Mom reunited with kids after 8 years

Caroline Tugas got the best Christmas present of her life on December 14; actually, she got five precious gifts. On that day, the 45-year-old Filipino mother drove to Dorval airport to pick up her husband, daughter and three sons. She hadn’t seen them in almost eight years.

I sat down and spoke with her the day before her family’s arrival. “I haven’t been able to eat or sleep for the past four weeks,” she said. “I keep trying to imagine what it is going to be like at the airport, I don’t know how I’m going to react when I see them and I don’t know who to hug first.”

Tugas is one of the many women who leave their families behind to work in Canada (often six days a week), send money home for food and other bills, and go through the long, arduous immigration process. It usually takes about five years, but her file was more complicated because her family had owned a business that went bankrupt and some suppliers had sued them.  Whenever there are legal issues involved, it takes longer for the immigration application to be processed.

When she went to pick up her permanent residency papers in October, she told the Canadian immigration employee how thrilled she was to finally have everything approved. He told her that he was very happy for her and that he “would do everything in his power to get her family here before Christmas.”  True to his word, her family’s visas arrived in the Philippines on November 16.

“When my phone rang at 4 a.m., I knew it had to be my husband calling with good news,” she said, her eyes filling with tears. “He jokingly apologized for disturbing my sleep but he thought I would want to know that the visas had arrived. I went on Skype and the kids were all jumping up and down and one of my sons was screaming ‘Oh my God, is this real, is this actually happening?’”

Tugas says it does, in many ways, seem unreal because there have been so many painful years apart and it has been an excruciatingly long time since the day she had to say goodbye to her family.

Her husband and she decided immigration would be the best option because both of them became unemployed after they lost their business and they couldn’t find work. “There was no money for food and I knew I couldn’t put my kids through school, so we explained to them that I would have to leave for awhile and they would eventually join me in Canada.”

She said her kids found it very hard to accept; her 5-year-old son hid in a corner of a room because he couldn’t bear to see her leave.  And her daughter pleaded with her not to go.
Tugas says being a devout Christian has been her guiding strength during all the tough times for her and her family. “I would tell my kids that God is taking care of me in Canada and he will take care of them in the Philippines and one day we will all be reunited.”

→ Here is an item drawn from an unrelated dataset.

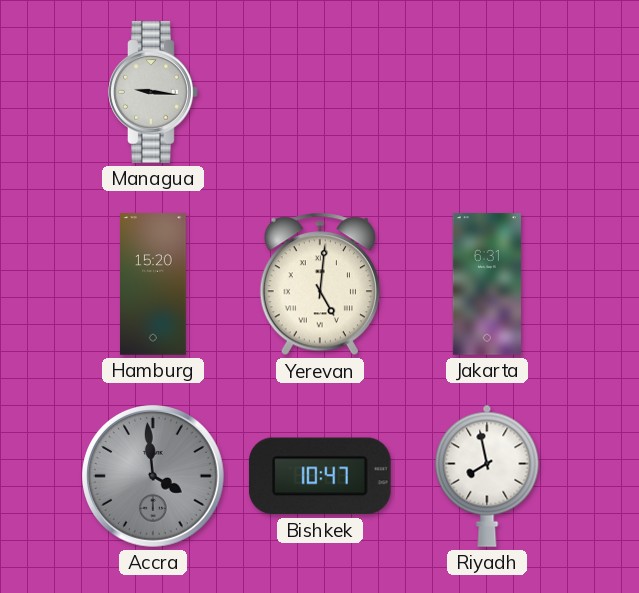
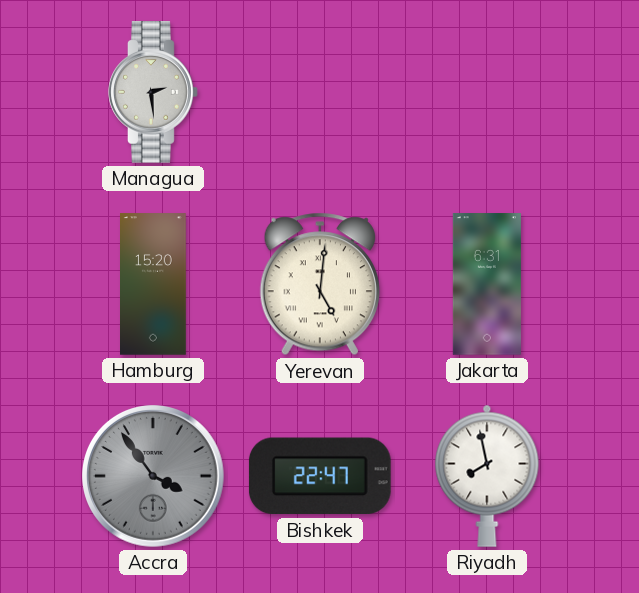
Managua: 9:16 -> 2:29
Accra: 3:59 -> 3:54
Bishkek: 10:47 -> 22:47
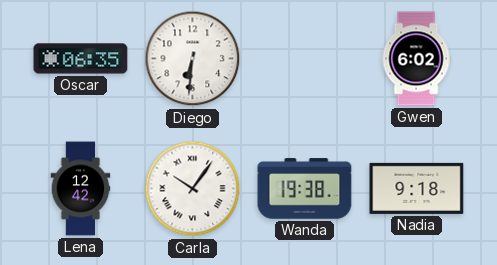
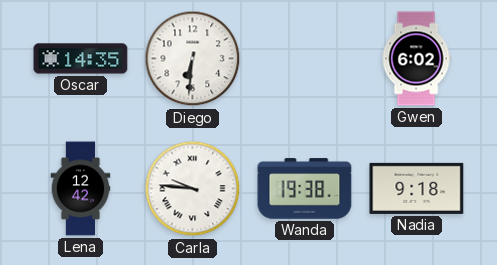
Oscar: 06:35 -> 14:35
Carla: 10:06 -> 9:46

One of the hardest aspects for Tugas is that she has missed being able to parent her kids through their formative years – her sons are now 19, 14 1/2 and 13 and her daughter is 16. “It has been so hard not being able to see them grow up,” she said. “If you don’t guide them in the early teenage years, they can get into trouble and go wild.”

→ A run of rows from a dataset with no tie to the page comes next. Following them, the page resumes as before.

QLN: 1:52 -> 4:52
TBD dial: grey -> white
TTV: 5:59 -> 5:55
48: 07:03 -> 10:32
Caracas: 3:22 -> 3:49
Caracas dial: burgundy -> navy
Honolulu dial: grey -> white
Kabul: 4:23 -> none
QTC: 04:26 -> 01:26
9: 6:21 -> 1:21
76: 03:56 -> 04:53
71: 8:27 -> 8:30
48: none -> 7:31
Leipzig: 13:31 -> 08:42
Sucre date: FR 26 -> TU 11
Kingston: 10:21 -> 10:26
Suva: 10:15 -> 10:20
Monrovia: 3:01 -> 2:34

For many years after she left, Tugas would call her family only once a week because long-distance charges were so expensive. But then in 2009, she says she heard about something called “Skype” and it allowed her to once again become an engaged parent.

“I bought a laptop for my family with a camera and sent it over with someone who was going back to the Philippines,” she said. “Since then, we have Skyped at least twice a day.  I tell them to make sure they brush their teeth before bed and to do their homework. I keep it on when I’m cooking in my apartment and sometimes my kids just like to sit and watch me walk back and forth in the kitchen — they are just happy to see me.”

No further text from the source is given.